Schreiben Auftraggeber von vornherein eine „grüne“ Leistung aus, eignet sich der Preis sogar als einziges Zuschlagskriterium, ohne dass die Qualität der Beschaffung hierunter leidet!
Merke: Nachhaltige
Das weitgehende Leistungsbestimmungsrecht des Auftraggebers wird lediglich durch die Gebote der Produktneutralität und Verhältnismäßigkeit sowie den vergaberechtlich geforderten Bezug zum Auftragsgegenstand beschränkt (vgl. § 31 Abs. 3 S. 2 VgV). Aus diesem Grund sind Anforderungen verboten, die ein bestimmtes Unternehmen oder ein bestimmtes Produkt begünstigen oder benachteiligen.
Die Forderung nach Gütezeichen ist für Unternehmen kostspielig, insbesondere wenn in Bezug auf die jeweiligen Komponenten eines Produktes unterschiedliche Gütezeichen verlangt werden. Gütezeichen müssen daher in einem angemessenen Verhältnis zum Auftragsgegenstand stehen. Der Angebotsausschluss darf erst erfolgen, wenn der Bieter dem Auftraggeber auch kein gleichwertiges Gütezeichen vorlegen kann. In der Leistungsbeschreibung ist auf den Angebotsausschluss bei Nichterfüllung hinzuweisen.

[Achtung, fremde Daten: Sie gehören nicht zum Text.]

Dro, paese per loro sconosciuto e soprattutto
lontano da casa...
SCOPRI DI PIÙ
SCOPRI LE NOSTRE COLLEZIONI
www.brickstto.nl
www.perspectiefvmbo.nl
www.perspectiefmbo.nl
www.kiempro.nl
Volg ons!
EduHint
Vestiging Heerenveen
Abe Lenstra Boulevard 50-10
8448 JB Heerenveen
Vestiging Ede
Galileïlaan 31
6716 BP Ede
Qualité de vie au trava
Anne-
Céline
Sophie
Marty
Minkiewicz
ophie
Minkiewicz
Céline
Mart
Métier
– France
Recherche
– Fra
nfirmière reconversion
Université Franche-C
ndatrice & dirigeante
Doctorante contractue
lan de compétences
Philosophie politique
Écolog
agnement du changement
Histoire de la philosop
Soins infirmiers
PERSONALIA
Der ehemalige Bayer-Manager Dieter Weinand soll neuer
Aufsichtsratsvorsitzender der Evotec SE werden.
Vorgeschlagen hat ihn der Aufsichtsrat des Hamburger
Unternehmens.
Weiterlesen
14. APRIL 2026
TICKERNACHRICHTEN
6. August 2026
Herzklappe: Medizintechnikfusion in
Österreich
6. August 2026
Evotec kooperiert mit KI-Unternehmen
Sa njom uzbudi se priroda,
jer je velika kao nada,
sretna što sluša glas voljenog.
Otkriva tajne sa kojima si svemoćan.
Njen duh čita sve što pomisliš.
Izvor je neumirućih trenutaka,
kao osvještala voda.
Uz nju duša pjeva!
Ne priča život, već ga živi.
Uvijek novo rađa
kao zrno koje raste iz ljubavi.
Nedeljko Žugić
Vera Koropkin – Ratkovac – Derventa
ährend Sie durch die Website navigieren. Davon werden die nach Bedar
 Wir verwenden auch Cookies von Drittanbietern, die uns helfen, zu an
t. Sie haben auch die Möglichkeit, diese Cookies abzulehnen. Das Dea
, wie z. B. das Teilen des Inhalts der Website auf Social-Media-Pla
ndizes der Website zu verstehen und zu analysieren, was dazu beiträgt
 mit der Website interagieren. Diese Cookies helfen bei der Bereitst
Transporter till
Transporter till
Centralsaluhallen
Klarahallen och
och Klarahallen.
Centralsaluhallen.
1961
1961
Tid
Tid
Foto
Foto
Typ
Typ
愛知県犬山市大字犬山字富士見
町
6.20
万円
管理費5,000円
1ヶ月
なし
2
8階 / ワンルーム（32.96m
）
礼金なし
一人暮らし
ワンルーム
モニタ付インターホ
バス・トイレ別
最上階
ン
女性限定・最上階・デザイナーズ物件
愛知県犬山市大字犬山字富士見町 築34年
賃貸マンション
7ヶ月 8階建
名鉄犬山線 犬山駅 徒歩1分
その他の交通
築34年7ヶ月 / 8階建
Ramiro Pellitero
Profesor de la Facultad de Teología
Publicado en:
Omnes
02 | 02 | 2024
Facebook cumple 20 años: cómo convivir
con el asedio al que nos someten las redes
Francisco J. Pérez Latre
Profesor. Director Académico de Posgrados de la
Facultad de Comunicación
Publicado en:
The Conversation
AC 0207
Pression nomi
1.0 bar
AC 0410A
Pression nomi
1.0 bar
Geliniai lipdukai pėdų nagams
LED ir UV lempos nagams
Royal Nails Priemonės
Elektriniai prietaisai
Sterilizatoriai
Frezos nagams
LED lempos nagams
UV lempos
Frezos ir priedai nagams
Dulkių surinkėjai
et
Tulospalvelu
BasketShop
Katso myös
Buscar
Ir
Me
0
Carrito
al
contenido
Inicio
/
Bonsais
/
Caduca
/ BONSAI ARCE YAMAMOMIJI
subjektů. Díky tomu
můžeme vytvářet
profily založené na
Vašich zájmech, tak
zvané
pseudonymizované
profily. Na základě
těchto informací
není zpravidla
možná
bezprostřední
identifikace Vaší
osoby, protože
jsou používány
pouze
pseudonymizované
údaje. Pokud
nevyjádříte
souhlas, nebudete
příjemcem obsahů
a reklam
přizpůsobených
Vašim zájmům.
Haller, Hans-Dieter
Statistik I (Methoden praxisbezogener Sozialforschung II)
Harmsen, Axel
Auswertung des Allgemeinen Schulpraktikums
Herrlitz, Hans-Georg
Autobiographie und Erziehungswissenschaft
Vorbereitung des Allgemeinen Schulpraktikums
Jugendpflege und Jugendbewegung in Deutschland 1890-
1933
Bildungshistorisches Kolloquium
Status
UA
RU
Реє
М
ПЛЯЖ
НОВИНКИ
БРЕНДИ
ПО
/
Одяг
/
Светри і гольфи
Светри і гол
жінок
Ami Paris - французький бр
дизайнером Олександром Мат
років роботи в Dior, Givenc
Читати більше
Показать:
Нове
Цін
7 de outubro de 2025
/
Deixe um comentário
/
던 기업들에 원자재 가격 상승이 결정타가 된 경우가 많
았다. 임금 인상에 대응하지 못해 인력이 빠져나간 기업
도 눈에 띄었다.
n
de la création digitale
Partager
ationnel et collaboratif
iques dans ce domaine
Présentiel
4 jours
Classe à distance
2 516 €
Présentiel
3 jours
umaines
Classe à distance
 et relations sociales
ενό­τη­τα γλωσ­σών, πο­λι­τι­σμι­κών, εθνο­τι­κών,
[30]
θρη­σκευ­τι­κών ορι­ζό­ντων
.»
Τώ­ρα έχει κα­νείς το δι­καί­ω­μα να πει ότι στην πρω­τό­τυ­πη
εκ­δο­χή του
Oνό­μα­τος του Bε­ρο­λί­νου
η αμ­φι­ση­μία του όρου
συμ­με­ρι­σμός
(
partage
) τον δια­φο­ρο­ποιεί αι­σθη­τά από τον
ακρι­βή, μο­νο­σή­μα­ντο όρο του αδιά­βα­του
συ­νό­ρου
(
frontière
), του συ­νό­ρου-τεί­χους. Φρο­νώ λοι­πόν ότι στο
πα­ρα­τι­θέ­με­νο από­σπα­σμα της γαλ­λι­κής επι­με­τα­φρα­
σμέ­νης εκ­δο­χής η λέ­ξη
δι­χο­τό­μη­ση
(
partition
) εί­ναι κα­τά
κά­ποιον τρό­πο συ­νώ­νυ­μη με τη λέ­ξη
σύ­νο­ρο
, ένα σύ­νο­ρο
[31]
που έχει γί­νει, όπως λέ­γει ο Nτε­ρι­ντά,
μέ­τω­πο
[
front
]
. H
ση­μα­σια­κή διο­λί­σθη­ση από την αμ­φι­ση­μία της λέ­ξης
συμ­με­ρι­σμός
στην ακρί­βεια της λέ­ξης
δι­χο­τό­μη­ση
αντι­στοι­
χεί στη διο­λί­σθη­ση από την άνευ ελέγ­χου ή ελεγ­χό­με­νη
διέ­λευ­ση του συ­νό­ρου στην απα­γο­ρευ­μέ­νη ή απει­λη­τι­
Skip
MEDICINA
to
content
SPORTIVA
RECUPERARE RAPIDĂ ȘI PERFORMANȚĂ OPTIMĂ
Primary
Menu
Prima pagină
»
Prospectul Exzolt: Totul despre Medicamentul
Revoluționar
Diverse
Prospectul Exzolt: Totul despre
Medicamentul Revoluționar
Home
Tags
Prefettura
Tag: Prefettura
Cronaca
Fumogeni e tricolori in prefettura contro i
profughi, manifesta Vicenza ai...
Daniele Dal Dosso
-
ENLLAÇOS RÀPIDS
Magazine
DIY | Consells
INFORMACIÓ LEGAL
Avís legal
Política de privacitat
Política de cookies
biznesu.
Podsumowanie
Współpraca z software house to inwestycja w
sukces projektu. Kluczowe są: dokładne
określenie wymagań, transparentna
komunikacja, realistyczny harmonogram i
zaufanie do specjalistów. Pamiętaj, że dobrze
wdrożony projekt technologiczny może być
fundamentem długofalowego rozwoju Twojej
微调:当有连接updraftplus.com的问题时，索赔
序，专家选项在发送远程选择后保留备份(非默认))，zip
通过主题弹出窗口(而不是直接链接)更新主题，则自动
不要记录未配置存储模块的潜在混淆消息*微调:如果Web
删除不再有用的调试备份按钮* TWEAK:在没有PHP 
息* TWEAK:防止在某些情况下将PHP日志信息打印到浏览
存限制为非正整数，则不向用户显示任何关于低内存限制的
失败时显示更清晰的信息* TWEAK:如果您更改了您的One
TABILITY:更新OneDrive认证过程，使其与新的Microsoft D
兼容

Als Beleg für die Erfüllung der aufgestellten Nachhaltigkeitskriterien können Auftraggeber die Vorlage von Gütezeichen verlangen. Die Nutzung von Gütezeichen ist nach § 34 VgV an die Voraussetzung geknüpft, dass die Anforderungen des Gütezeichens sich auf den Auftragsgegenstand beziehen, auf objektiv nachprüfbaren und nichtdiskriminierenden Kriterien beruhen, das Gütezeichen von einer unabhängigen Stelle im Rahmen eines offenen und transparenten Verfahrens entwickelt wurde und für alle interessierten Unternehmen zugänglich ist. Gütezeichen, die im Bereich der Textilbeschaffung in Frage kommen, sind beispielsweise „Blauer Engel Textilien“, „Global Organic Textile Standard“ (GOTS), „Naturland Textilien“ oder „OEKO-TEX 100“. Im Kontext von Wasch- und Reinigungsmitteln kann auf die Gütezeichen „Blauer Engel – Reinigungsmittel“, „ECOCERT“, „oder „Nordic Ecolabel – Wasch- und Reinigungsmittel“ zurückgegriffen werden.
Nachhaltiges Krankenhaus – Initiative zeigen!
Aktuell besteht noch keine Verpflichtung zur nachhaltigen (Krankenhaus-)Beschaffung. Als „Leuchtturmprojekt“ sticht die „Green Hospital Initiative“ in Bayern heraus, deren Maßnahmenplan von dem bevorzugten Bezug von Ökostrom über die Beschaffung „grüner Lieferanten“, den Einsatz umweltgerechter Werkstoffe (u.a. Vermeidung schadstoffhaltiger Kunststoffe) und den Einkauf von medizinischen Geräten, deren Hersteller Rückgabe und Recycling gewähren bis hin zu der Verwendung recyclingfähiger Baustoffe aus heimischer Produktion und der Auswahl von Medizin- und IT-Technik nach energiesparenden Eigenschaften reicht. Allein ein solcher von „oben herab“ gesteuerte Einkauf mit klaren Vorgaben zu umweltfreundlichen Produkten und nachhaltigen Alternativen kann gewährleisten, dass Krankenhäuser unter Beachtung der allgemeinen Umweltschutzziele zukünftig so qualitätsvoll wie wirtschaftlich arbeiten.